SRPM Convertible Bond Yield Calculation Examples

This section shows the impact of different prices and call features on yield calculations in Eagle Accounting when you use the SRPM convertible option price method with convertible bonds. All examples in this section use the following security master information, and assume that the Select Values to be Calculated by STAR field (tag 7000) is set to calculate Traded Interest/Amort Yield/OID Yield/Trade Yield on the Trade panel. 

Security Master Information

Security Master Information used for the examples follows.

Field Name

Value

Field Name

Value

Issue Name

XYZ Convertible Bond

Issue Description

XYZ Convertible Bond

Primary Asset ID

XYZCB1234

Processing Security Type

DBIBFD

Issue Country Code

US

Asset Currency

USD

Settlement Currency

USD

Income Currency

USD

Coupon

5%

Coupon Type Code

Fixed

Day Count Basis

30/360

Payment Frequency

Semi-annual

Issue Date

20040115

Dated Date

20040115

First Coupon Date

20040715

Last Coupon Date

20110715

Maturity Date

20120115

Maturity Price

100

Convertible Indicator

Y

Underlying Issue Name

XYZ Corp Equity

Index Offset

42.1052

Convertible Bond Purchased at a Discount

Convertible XYZ Convertible Bond is bought at a Price of 99.7 and the current price of the underlying security is 24.00. Eagle Accounting only calculates a target amortization price utilizing the underlying equity price or embedded equity option value when security convertible bond is purchased at a premium.

In this example, Eagle Accounting calculates and sets a target amortization price to 100 and an Amort Yield of 5.046015424911 and amortizes to Maturity Date (1/15/2012).
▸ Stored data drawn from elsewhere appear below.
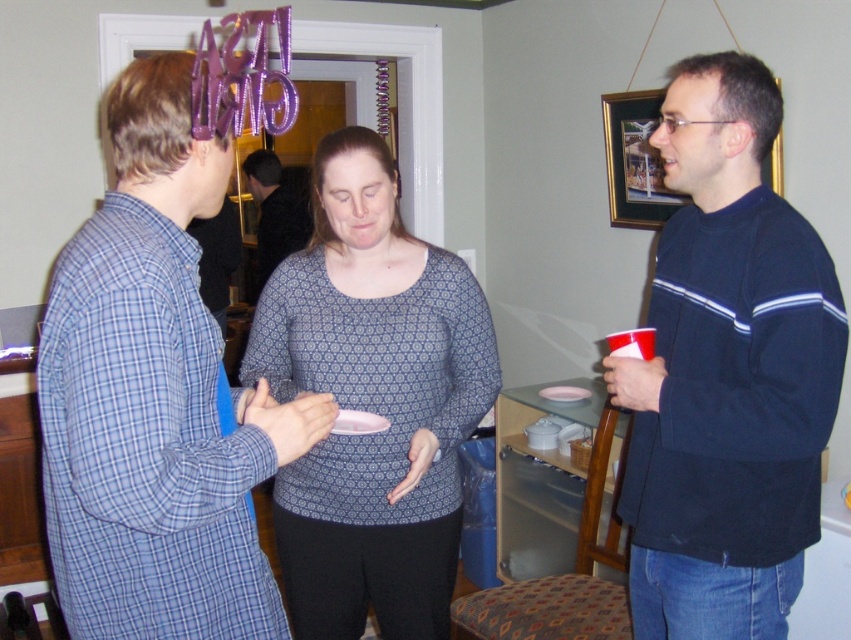 Question: Which of the following is the closest to the observer?

Choices:
 (A) (263, 164)
 (B) (334, 429)

Answer: (B)

Question: From the image, what is the correct spatial relationship of dark blue sweater at right in relation to patterned fabric blouse at center?

Choices:
 (A) left
 (B) right

Answer: (B)

Question: Can you confirm if blue plaid pajama at left is positioned to the left of patterned fabric shirt at center?

Choices:
 (A) no
 (B) yes

Answer: (A)

Question: Which point is closer to the camera taking this photo?

Choices:
 (A) (783, 278)
 (B) (160, 164)
 (C) (353, 433)

Answer: (B)

Question: Which of the following is the closest to the observer?

Choices:
 (A) (364, 428)
 (B) (732, 100)

Answer: (B)

Question: From the image, what is the correct spatial relationship of dark blue sweater at right in relation to patterned fabric blouse at center?

Choices:
 (A) right
 (B) left

Answer: (A) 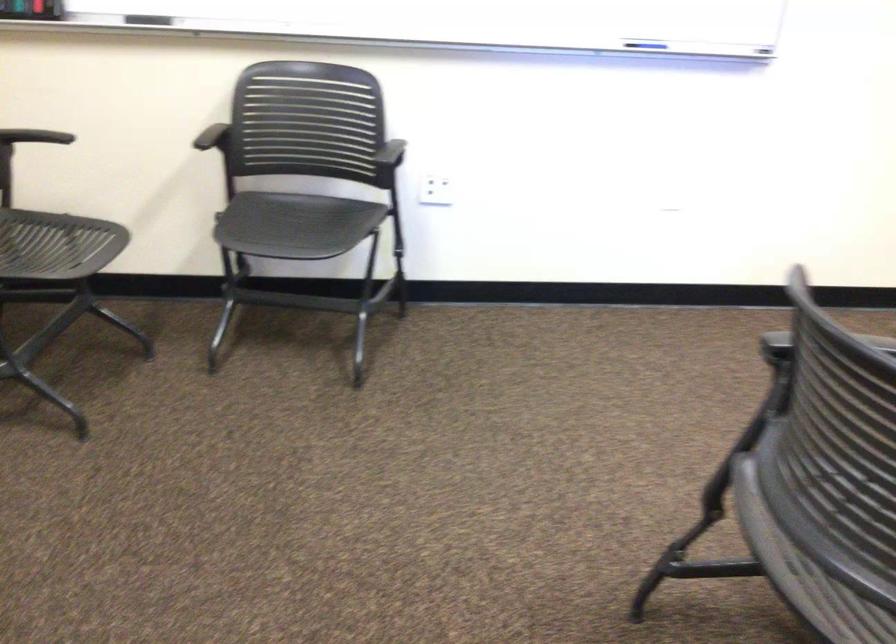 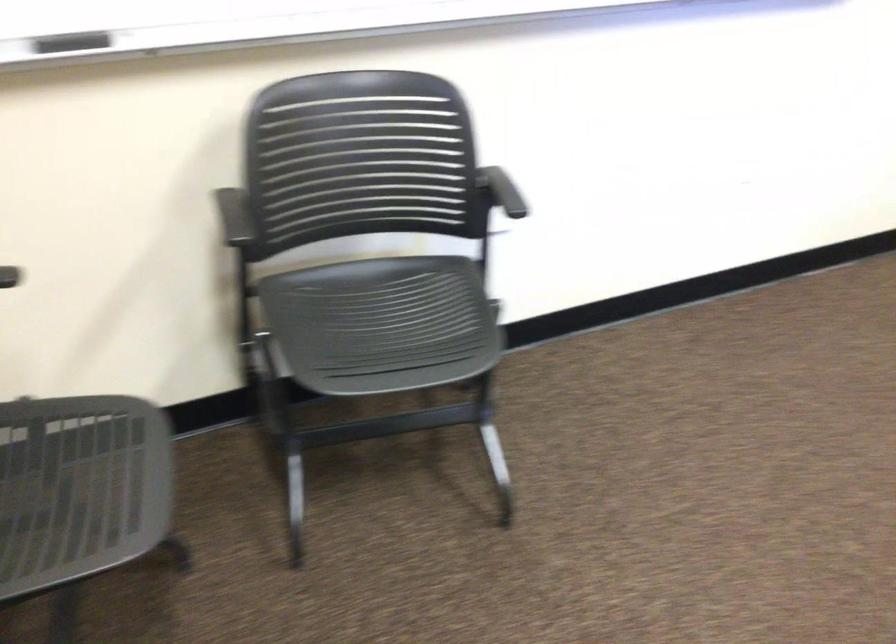 In the scene shown: In a continuous first-person perspective shot, in which direction is the camera moving?

The movement direction of the cameraman is left, forward.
Convertible Bond Purchased at Premium with a Put Provision

XYZ Convertible Bond is bought at a Price of 101, and the current Price of the underlying security is 24.00. There is a Put provision on the bond for a price of 102 on 7/15/2006.

Calculated SRPM = 101.05 = (42.1052 * 24/10)
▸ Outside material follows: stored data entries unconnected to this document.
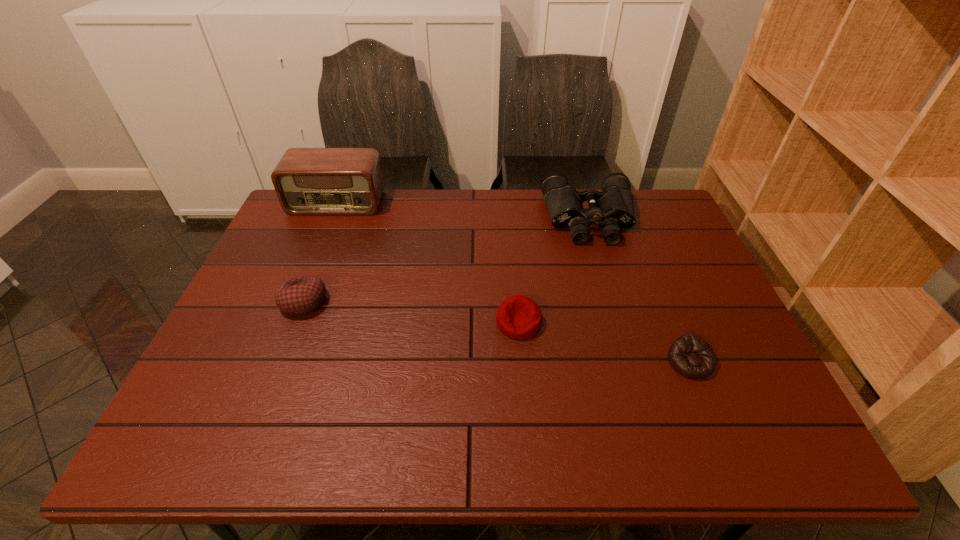 Locate an element on the screen. vacant region at the near edge of the desktop is located at coordinates (372, 423).

Locate an element on the screen. vacant space at the left edge of the desktop is located at coordinates (259, 284).

I want to click on vacant area at the right edge of the desktop, so click(660, 265).

The width and height of the screenshot is (960, 540). I want to click on vacant space at the near right corner of the desktop, so click(737, 436).

You are a GUI agent. You are given a task and a screenshot of the screen. Output one action in this format:
    pyautogui.click(x=<x>, y=<y>)
    Task: Click on the unoccupied area between the tallest object and the second tallest object
    The height and width of the screenshot is (540, 960).
    Given the screenshot: What is the action you would take?
    pyautogui.click(x=463, y=211)

Identify the location of free space between the radio receiver and the third object from left to right. (427, 262).

At what (x,y) coordinates should I click in order to perform the action: click on empty location between the leftmost beanbag and the radio receiver. Please return your answer as a coordinate pair (x, y). Looking at the image, I should click on (321, 252).

You are a GUI agent. You are given a task and a screenshot of the screen. Output one action in this format:
    pyautogui.click(x=<x>, y=<y>)
    Task: Click on the free area in between the second beanbag from right to left and the radio receiver
    This screenshot has width=960, height=540.
    Given the screenshot: What is the action you would take?
    pyautogui.click(x=427, y=262)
Eagle Accounting calculates an SRPM when the security is purchased at a premium. However, when there are call/put options, the call/put option price takes precedence over the SRPM in determining and calculating the amortization yield. Thus Eagle Accounting calculates an Amortization Yield of 5.326731234303 using the put price and date, and then amortizes out to the Put Date and Price, instead of the Maturity Date and SRPM. In the event that you do not "Put" the security on the Put Date, Eagle Accounting calculates a new yield based on existing reference data and the applicable amortization rule, and amortizes accordingly.

Eagle Accounting utilizes a Yield to Best approach when calculating a yield based on Put data. Yield to Best, as the name implies, is calculating the highest cash flow yield, or the best Put Price and Date information, that includes the Maturity Date.

Convertible Bond Purchased at Premium with a Call Provision

XYZ Convertible Bond is bought at a Price of 106, and the current Price of the underlying security is 25.00. There is a Call provision on the bond for a price of 102.0. The entity recognizes call data as part of the amortization calculation.

Calculated SRPM = 105.26 = (42.1052 * 25 / 10)

Eagle Accounting calculates an SRPM when the security is purchased at a premium. However, when there are call/put options, the call/put option data takes precedence over the SRPM in determining and calculating the amortization yield. Thus, Eagle Accounting calculates an amortization yield using the call price and date, and then amortizes out to the call date and price, instead of the Maturity Date and SRPM.